Sans souci du Lacan dira-t-on, l’exégète de Freud de l’après-guerre n’hésitait pas à écrire : « La femme n’existe pas… ». Sa façon de dire, en plus brutal, « la femme est un homme comme un autre ». C’est à cet état des choses que, d’une parité l’autre, les femmes qui sont notre avenir, s’accrochent. Pour pénétrer enfin en terre promise et enfiler ce statut de plein droit que la réalité sociale leur refuse. Salaires largement rognés, flexibilité imposée, difficultés d’accès aux situations du mâle dominant, déqualification, harcèlement, les gosses à élever et la vaisselle à faire le soir : c’est bien trop le sort des femmes. Et elles ont la force d’être admirables, dans la séduction, l’intelligence et le réconfort de la présence.

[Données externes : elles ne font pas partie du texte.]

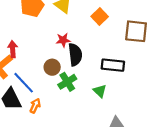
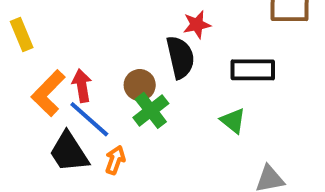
red star: (63, 40) -> (197, 25), moved
red arrow: (13, 49) -> (82, 86), moved
green cross: (67, 82) -> (151, 110), moved

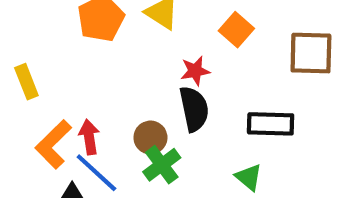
red star: (197, 25) -> (195, 71), moved

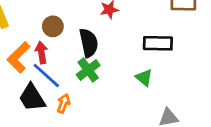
black semicircle: (194, 109) -> (89, 43), moved
brown circle: (150, 138) -> (53, 26), moved

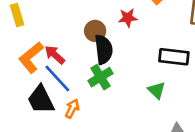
brown circle: (53, 26) -> (95, 31), moved
red arrow: (41, 53) -> (55, 55), turned -45

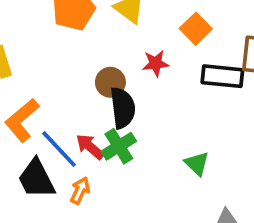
red arrow: (55, 55) -> (90, 147), moved
black rectangle: (174, 57) -> (222, 76), moved

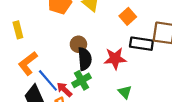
red star: (156, 63) -> (115, 59), moved, size x1.5
red arrow: (90, 147) -> (64, 90), moved

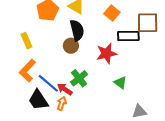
yellow rectangle: (18, 30) -> (26, 41), moved
black semicircle: (85, 59) -> (77, 30), moved

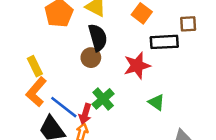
brown square: (148, 23) -> (188, 24), size x0.6
yellow rectangle: (26, 41) -> (35, 66), moved
red arrow: (65, 89) -> (85, 114), turned -105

Pourtant, par un amour sans doute mal compris, je me dis : « Qu’est-ce qui peut pousser une femme à vouloir être pilote de chasse… C’est-à-dire à faire des bavures à la bombe au cœur de villages afghans, sur de joyeuses noces baptisées talibans ? ». Puisqu’aujourd’hui, les derniers métiers refusés aux sœurs de Jeanne d’Arc, sont ceux de prêtre, rabbin, imam ou dalaï-lama. Imaginez qu’en prolongeant la courbe idéologique d’Eric Besson et de ses amis, on en arrive au rétablissement de la peine de mort… Alors, parité bien obligée, il faudrait aussi nommer une femme pour tirer le cordon de la guillotine. Après tout, madame Tzipi Livni n’a-t-elle pas conduit l’opération « Plomb durci », contre Gaza, avec 1500 palestiniens morts au bout du compte.
Sans toujours envisager l’extrême, quel bonheur conquiert on en devenant PDG du CAC 40 ? Outre le fric. Jules Renard disant, c’est vrai, « si l’argent ne fait pas le bonheur, rendez-le ! ». Devenir PDG c’est d’abord acquérir un droit divin, celui de virer des pauvres mecs, de délocaliser, de foutre de l’amiante dans de roses poumons ou de payer des traders à nous sucer le sang. C’est l’accès à cette horreur que veulent les femmes, alors qu’elles dirigent déjà la prison d’Abou Ghraïb ? Ce serait bien que les conquérantes de leur partie du monde fassent la révolution en même temps qu’elles prennent les places volées par les hommes. Quand le féminin et le masculin se partageront équitablement l’administration de l’horreur, la parité sera-t-elle parfaite et notre monde devenu paradis ? La révolution par les femmes, « oui », toutes Laurence Parisot, « non ».